HOW TO COMPLETE THIS TASK:
The answer should contain all of the data, retyped without any alteration.

Stored items:

_ _ _ _ _ _ _

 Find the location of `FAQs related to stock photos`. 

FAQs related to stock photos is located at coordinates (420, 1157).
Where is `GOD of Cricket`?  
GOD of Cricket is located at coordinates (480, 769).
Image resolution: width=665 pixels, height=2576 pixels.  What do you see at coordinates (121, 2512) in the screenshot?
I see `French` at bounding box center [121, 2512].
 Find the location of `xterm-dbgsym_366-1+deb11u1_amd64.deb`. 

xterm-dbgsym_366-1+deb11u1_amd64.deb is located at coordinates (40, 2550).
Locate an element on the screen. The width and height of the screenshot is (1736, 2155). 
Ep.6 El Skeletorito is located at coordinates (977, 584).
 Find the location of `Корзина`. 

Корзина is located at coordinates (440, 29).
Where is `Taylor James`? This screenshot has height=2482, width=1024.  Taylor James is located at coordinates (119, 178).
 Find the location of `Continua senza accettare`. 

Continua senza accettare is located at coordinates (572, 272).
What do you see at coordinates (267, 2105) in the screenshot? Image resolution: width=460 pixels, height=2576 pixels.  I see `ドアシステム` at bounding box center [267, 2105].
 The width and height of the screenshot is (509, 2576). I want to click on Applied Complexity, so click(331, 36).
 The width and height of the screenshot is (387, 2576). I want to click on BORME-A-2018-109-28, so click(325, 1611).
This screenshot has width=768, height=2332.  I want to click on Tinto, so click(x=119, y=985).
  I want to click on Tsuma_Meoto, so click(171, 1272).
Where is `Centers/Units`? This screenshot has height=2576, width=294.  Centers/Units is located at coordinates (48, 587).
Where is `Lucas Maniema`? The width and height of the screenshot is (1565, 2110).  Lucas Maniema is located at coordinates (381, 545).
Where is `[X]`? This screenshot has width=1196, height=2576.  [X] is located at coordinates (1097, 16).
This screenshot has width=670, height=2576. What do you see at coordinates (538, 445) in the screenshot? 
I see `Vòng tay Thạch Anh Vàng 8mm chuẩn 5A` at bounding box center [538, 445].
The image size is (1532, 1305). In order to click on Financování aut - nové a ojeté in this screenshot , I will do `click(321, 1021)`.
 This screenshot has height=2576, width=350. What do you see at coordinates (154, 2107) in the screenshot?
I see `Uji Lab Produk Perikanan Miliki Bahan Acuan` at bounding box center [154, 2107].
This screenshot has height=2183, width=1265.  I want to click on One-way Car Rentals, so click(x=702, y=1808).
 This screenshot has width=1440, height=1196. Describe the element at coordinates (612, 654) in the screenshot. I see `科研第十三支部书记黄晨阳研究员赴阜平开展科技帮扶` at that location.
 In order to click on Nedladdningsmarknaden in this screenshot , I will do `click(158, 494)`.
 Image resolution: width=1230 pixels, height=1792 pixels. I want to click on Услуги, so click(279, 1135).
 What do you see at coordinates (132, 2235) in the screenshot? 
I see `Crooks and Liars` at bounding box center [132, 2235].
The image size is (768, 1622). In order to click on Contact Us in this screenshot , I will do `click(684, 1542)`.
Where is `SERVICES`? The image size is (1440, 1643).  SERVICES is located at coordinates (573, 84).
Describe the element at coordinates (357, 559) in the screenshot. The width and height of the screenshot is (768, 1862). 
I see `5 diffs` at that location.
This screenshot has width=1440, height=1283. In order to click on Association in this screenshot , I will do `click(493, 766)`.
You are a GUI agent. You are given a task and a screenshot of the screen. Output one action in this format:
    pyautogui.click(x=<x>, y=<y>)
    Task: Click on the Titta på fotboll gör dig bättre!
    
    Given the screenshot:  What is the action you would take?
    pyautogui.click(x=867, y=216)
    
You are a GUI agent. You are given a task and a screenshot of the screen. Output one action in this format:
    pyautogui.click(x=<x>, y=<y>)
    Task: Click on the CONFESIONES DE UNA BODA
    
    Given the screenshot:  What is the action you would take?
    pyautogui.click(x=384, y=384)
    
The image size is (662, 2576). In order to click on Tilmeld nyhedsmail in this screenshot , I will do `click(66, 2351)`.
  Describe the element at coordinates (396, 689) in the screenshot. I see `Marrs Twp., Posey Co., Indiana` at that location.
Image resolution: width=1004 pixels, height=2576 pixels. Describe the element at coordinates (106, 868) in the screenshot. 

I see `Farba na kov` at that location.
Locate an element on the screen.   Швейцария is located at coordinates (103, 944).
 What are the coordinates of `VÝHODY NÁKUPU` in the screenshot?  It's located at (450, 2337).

_ _ _ _ _ _ _

ANSWER SECTION:
 Find the location of `FAQs related to stock photos`. 

FAQs related to stock photos is located at coordinates (420, 1157).
Where is `GOD of Cricket`?  
GOD of Cricket is located at coordinates (480, 769).
Image resolution: width=665 pixels, height=2576 pixels.  What do you see at coordinates (121, 2512) in the screenshot?
I see `French` at bounding box center [121, 2512].
 Find the location of `xterm-dbgsym_366-1+deb11u1_amd64.deb`. 

xterm-dbgsym_366-1+deb11u1_amd64.deb is located at coordinates (40, 2550).
Locate an element on the screen. The width and height of the screenshot is (1736, 2155). 
Ep.6 El Skeletorito is located at coordinates (977, 584).
 Find the location of `Корзина`. 

Корзина is located at coordinates (440, 29).
Where is `Taylor James`? This screenshot has height=2482, width=1024.  Taylor James is located at coordinates (119, 178).
 Find the location of `Continua senza accettare`. 

Continua senza accettare is located at coordinates (572, 272).
What do you see at coordinates (267, 2105) in the screenshot? Image resolution: width=460 pixels, height=2576 pixels.  I see `ドアシステム` at bounding box center [267, 2105].
 The width and height of the screenshot is (509, 2576). I want to click on Applied Complexity, so click(331, 36).
 The width and height of the screenshot is (387, 2576). I want to click on BORME-A-2018-109-28, so click(325, 1611).
This screenshot has width=768, height=2332.  I want to click on Tinto, so click(x=119, y=985).
  I want to click on Tsuma_Meoto, so click(171, 1272).
Where is `Centers/Units`? This screenshot has height=2576, width=294.  Centers/Units is located at coordinates (48, 587).
Where is `Lucas Maniema`? The width and height of the screenshot is (1565, 2110).  Lucas Maniema is located at coordinates (381, 545).
Where is `[X]`? This screenshot has width=1196, height=2576.  [X] is located at coordinates (1097, 16).
This screenshot has width=670, height=2576. What do you see at coordinates (538, 445) in the screenshot? 
I see `Vòng tay Thạch Anh Vàng 8mm chuẩn 5A` at bounding box center [538, 445].
The image size is (1532, 1305). In order to click on Financování aut - nové a ojeté in this screenshot , I will do `click(321, 1021)`.
 This screenshot has height=2576, width=350. What do you see at coordinates (154, 2107) in the screenshot?
I see `Uji Lab Produk Perikanan Miliki Bahan Acuan` at bounding box center [154, 2107].
This screenshot has height=2183, width=1265.  I want to click on One-way Car Rentals, so click(x=702, y=1808).
 This screenshot has width=1440, height=1196. Describe the element at coordinates (612, 654) in the screenshot. I see `科研第十三支部书记黄晨阳研究员赴阜平开展科技帮扶` at that location.
 In order to click on Nedladdningsmarknaden in this screenshot , I will do `click(158, 494)`.
 Image resolution: width=1230 pixels, height=1792 pixels. I want to click on Услуги, so click(279, 1135).
 What do you see at coordinates (132, 2235) in the screenshot? 
I see `Crooks and Liars` at bounding box center [132, 2235].
The image size is (768, 1622). In order to click on Contact Us in this screenshot , I will do `click(684, 1542)`.
Where is `SERVICES`? The image size is (1440, 1643).  SERVICES is located at coordinates (573, 84).
Describe the element at coordinates (357, 559) in the screenshot. The width and height of the screenshot is (768, 1862). 
I see `5 diffs` at that location.
This screenshot has width=1440, height=1283. In order to click on Association in this screenshot , I will do `click(493, 766)`.
You are a GUI agent. You are given a task and a screenshot of the screen. Output one action in this format:
    pyautogui.click(x=<x>, y=<y>)
    Task: Click on the Titta på fotboll gör dig bättre!
    
    Given the screenshot:  What is the action you would take?
    pyautogui.click(x=867, y=216)
    
You are a GUI agent. You are given a task and a screenshot of the screen. Output one action in this format:
    pyautogui.click(x=<x>, y=<y>)
    Task: Click on the CONFESIONES DE UNA BODA
    
    Given the screenshot:  What is the action you would take?
    pyautogui.click(x=384, y=384)
    
The image size is (662, 2576). In order to click on Tilmeld nyhedsmail in this screenshot , I will do `click(66, 2351)`.
  Describe the element at coordinates (396, 689) in the screenshot. I see `Marrs Twp., Posey Co., Indiana` at that location.
Image resolution: width=1004 pixels, height=2576 pixels. Describe the element at coordinates (106, 868) in the screenshot. 

I see `Farba na kov` at that location.
Locate an element on the screen.   Швейцария is located at coordinates (103, 944).
 What are the coordinates of `VÝHODY NÁKUPU` in the screenshot?  It's located at (450, 2337).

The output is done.